Start of Data section

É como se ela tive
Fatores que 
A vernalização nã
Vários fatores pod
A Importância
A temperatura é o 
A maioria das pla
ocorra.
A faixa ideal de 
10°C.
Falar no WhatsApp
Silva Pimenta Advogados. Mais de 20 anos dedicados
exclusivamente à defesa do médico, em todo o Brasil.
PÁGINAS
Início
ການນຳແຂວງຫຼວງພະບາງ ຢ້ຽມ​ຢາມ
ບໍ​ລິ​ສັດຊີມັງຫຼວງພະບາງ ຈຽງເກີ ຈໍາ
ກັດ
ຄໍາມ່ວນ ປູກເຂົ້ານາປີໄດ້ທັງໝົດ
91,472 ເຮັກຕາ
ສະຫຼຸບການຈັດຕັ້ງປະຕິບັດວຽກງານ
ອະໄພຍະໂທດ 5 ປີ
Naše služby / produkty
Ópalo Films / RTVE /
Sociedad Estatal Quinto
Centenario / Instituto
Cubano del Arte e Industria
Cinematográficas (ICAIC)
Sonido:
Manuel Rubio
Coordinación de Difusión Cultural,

End of Data section
Start of Data section

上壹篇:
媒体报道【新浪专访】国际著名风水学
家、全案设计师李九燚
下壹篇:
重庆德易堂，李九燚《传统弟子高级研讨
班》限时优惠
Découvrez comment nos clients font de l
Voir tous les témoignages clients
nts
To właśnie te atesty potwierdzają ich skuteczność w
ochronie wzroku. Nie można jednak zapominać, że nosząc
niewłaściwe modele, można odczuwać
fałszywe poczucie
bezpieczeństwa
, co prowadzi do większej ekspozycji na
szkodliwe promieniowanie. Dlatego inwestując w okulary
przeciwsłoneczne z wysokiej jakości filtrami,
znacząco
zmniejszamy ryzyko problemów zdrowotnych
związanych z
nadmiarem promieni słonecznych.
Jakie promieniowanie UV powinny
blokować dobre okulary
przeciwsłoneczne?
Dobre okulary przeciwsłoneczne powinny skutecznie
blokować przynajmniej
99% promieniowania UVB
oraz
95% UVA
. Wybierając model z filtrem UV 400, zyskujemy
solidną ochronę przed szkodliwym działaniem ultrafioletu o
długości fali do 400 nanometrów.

End of Data section

Look through the data above and return exactly the lines from the one that contains "Cinematográficas (ICAIC)" to the one that contains "Coordinación de Difusión", inclusive, with nothing else.

*Task answer:*
Cinematográficas (ICAIC)
Sonido:
Manuel Rubio
Coordinación de Difusión Cultural,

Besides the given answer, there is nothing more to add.